1// Copyright (c) 2020-2021 NVIDIA Corporation
2//
3// SPDX-License-Identifier: CC-BY-4.0
4
5[[cuda-modules]]
6== CUDA Modules
7
8
9[[cuda-modules-creation]]
10=== Creating a CUDA Module
11
12[open,refpage='VkCudaModuleNV',desc='Opaque handle to a CUDA module object',type='handles']
13--
14CUDA modules must: contain some kernel code and must: expose at least one
15function entry point.
16
17CUDA modules are represented by sname:VkCudaModuleNV handles:
18
19include::{generated}/api/handles/VkCudaModuleNV.adoc[]
20--
21
22[open,refpage='vkCreateCudaModuleNV',desc='Creates a new CUDA module object',type='protos']
23--
24To create a CUDA module, call:
25
26include::{generated}/api/protos/vkCreateCudaModuleNV.adoc[]
27
28  * pname:device is the logical device that creates the shader module.
29  * pname:pCreateInfo is a pointer to a slink:VkCudaModuleCreateInfoNV
30    structure.
31  * pname:pAllocator controls host memory allocation as described in the
32    <<memory-allocation, Memory Allocation>> chapter.
33  * pname:pModule is a pointer to a slink:VkCudaModuleNV handle in which the
34    resulting CUDA module object is returned.
35
36Once a CUDA module has been created, you may: create the function entry
37point that must: refer to one function in the module.
38
39include::{generated}/validity/protos/vkCreateCudaModuleNV.adoc[]
40
41--
42
43[open,refpage='VkCudaModuleCreateInfoNV',desc='Structure specifying the parameters to create a CUDA Module',type='structs']
44--
45The sname:VkCudaModuleCreateInfoNV structure is defined as:
46
47include::{generated}/api/structs/VkCudaModuleCreateInfoNV.adoc[]
48
49  * pname:sType is a elink:VkStructureType value identifying this structure.

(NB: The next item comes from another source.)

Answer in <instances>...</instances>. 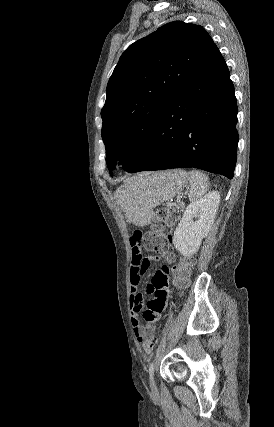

50  * pname:pNext may: be `NULL` or may: be a pointer to a structure extending
51    this structure.
52  * pname:dataSize is the length of the pname:pData array.
53  * pname:pData is a pointer to CUDA code
54
55.Valid Usage
56****
57  * [[VUID-VkCudaModuleCreateInfoNV-dataSize-09413]]
58    pname:dataSize must: be the total size in bytes of the PTX files or
59    binary cache passed to pname:pData.
60****
61
62include::{generated}/validity/structs/VkCudaModuleCreateInfoNV.adoc[]
63--
64
65
66[[cuda-function-creation]]
67=== Creating a CUDA Function Handle
68
69[open,refpage='VkCudaFunctionNV',desc='Opaque handle to a CUDA function object',type='handles']
70--
71CUDA functions are represented by sname:VkCudaFunctionNV handles.
72Handles to `__global__` functions may: then be used to issue a kernel launch
73(i.e. dispatch) from a commandbuffer.
74See <<cudadispatch, Dispatching Command for CUDA PTX kernel>>.
75
76include::{generated}/api/handles/VkCudaFunctionNV.adoc[]
77--
78
79[open,refpage='vkCreateCudaFunctionNV',desc='Creates a new CUDA function object',type='protos']
80--
81To create a CUDA function, call:
82
83include::{generated}/api/protos/vkCreateCudaFunctionNV.adoc[]
84
85  * pname:device is the logical device that creates the shader module.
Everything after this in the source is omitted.